You can now check whether the kubelet exists as a systemd service, however it should not be active since kubeadm has not created configuration for it.

$ sudo systemctl status kubelet

Bootstrapping the cluster

Finally we can more or less follow the standard documentation here, and initialize the cluster with

$ sudo kubeadm init \
 --pod-network-cidr=10.244.0.0/16 \
 --cri-socket=/run/containerd/containerd.sock

By default, the IP address that will be used for the master node is the one exposed on the LAN, so it is important that this is a static IP (see earlier).

The pod network cidr is specific to the pod network add-on that should be installed afterwards. I decided to go with flannel for no specific reason other than I saw it often in the clusters that I used for the CKA preparation.

If all goes well, you should get a message that the cluster is now initialized. If it errors out somewhere, you will likely have the tear down everything with sudo kubeadm reset, change some configuration and try again. To see more in detail what is going on you can check sudo kubeadm init --v=5. Additional debugging strategies:

• Check this page to see if you find your error.
• Check the status and logs of the kubelet with sudo systemctl status kubelet and sudo journalctl -u kubelet -f.
• Check if any of the system components were created as containers and their status with sudo crictl ps. You can then check logs of individual containers with sudo crictl logs <container id>.

Further configuration

If you get the message that the cluster initialized correctly, you need for your user to get access to the kube-api-server by copying a config file to the right location:

$ mkdir $HOME/.kube
$ sudo cp -i /etc/kubernetes/admin.conf $HOME/.kube/config
$ sudo chown $(id -u):$(id -g) $HOME/.kube/config

You should now have access to the cluster, which you can test with $ kubectl get pods -A. You can now actually copy this same config file to another computer on the LAN, e.g. with scp and operate the cluster remotely without having to ssh into the master node. Of course you need kubectl installed on the computer as well.
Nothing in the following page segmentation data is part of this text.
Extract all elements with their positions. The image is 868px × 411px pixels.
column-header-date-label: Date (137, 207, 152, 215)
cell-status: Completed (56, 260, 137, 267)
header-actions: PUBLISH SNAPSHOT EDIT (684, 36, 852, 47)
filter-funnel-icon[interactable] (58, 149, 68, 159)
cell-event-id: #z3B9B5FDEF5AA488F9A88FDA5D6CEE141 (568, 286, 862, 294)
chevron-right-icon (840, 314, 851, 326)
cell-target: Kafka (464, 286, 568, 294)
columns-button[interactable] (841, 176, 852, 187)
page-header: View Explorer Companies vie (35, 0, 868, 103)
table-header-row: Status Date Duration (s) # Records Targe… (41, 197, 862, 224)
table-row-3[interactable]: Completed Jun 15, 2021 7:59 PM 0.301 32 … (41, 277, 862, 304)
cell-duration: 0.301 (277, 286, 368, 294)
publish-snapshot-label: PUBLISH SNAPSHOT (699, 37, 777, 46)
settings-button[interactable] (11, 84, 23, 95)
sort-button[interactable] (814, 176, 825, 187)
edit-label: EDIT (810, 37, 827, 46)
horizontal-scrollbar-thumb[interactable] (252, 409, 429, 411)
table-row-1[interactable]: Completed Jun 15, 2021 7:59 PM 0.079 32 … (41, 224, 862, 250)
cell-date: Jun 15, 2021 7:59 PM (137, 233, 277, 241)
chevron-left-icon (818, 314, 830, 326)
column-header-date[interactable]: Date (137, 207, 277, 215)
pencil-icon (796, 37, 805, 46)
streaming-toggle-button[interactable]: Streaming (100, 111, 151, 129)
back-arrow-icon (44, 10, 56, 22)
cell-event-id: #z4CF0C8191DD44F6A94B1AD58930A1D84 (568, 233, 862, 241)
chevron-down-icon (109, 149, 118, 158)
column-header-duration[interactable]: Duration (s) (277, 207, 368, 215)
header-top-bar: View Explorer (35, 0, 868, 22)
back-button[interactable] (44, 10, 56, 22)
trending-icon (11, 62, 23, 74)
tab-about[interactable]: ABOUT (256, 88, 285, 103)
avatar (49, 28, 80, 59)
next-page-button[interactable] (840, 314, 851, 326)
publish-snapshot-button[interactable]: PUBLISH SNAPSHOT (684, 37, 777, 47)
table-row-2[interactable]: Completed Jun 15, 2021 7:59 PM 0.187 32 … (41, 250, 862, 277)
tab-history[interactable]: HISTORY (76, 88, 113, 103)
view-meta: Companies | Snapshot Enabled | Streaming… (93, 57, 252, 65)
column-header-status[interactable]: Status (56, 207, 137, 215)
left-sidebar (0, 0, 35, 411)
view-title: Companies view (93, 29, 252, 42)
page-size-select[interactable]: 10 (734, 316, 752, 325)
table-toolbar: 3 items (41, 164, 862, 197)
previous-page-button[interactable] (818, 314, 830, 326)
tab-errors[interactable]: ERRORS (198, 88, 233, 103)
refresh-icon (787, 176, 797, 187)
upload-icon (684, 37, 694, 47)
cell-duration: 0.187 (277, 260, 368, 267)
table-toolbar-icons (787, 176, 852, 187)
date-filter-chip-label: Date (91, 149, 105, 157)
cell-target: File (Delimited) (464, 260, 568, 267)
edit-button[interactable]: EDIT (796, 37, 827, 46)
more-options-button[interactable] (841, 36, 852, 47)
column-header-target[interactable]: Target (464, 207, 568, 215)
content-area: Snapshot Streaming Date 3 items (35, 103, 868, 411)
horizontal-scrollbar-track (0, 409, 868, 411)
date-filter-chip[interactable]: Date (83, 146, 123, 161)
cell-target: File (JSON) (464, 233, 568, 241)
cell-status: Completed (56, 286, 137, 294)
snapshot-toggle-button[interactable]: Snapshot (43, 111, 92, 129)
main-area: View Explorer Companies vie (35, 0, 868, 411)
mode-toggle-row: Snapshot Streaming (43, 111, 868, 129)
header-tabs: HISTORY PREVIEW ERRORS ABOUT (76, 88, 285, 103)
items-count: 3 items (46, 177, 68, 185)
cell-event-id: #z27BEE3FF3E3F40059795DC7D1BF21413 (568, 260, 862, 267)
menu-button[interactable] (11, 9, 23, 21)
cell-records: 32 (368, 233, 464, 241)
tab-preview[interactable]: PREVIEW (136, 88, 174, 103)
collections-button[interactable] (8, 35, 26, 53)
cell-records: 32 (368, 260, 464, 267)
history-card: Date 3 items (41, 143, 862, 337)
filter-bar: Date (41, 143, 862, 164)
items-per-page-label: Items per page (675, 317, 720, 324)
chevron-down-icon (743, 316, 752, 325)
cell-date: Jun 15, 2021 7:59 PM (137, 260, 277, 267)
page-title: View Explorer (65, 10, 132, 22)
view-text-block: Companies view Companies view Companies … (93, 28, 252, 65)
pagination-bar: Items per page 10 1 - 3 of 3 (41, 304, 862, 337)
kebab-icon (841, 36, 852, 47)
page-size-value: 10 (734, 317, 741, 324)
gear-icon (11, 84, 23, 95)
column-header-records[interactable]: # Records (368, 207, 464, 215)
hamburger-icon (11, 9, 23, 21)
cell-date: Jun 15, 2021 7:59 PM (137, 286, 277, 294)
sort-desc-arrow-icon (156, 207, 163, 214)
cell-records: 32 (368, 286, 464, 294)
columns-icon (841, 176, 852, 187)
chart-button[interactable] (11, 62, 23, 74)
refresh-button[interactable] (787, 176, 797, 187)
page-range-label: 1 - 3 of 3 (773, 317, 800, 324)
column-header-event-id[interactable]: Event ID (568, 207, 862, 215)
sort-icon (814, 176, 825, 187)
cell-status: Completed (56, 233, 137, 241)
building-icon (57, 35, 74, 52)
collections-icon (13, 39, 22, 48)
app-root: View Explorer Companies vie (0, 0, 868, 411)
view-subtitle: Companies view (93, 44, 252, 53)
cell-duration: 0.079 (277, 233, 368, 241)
Installing flannel as pod network plugin

At this point if you check the pods in the kube-system namespace, coredns should not work as a pod network plugin is required. To install flannel I simply run the command from the github page

$ kubectl apply -f https://raw.githubusercontent.com/flannel-io/flannel/master/Documentation/kube-flannel.yml

If this is successful, there should now be a flannel pod in the kube-flannel namespace and the coredns pods should be running.

Removing taint controlplane

Normally at this stage you would set up and join worker nodes to the cluster. In principle you don't want to run workloads on the control plane, as it could bring down the entire cluster if you run out of resources. I have another spare laptop which I might set up for this use case at some point, but at the moment I'm content just using a single-node setup. By default, kubeadm with taint the control-plane node with NoSchedule so no pods will actually run on this cluster. To remove the taint, run

$ kubectl taint node <node name> node-role.kubernetes.io/control-plane:NoSchedule-

You can then test if you can get a pod up an running

$ kubectl run nginx --image=nginx

If you can get this pod to run everything should be set up correctly.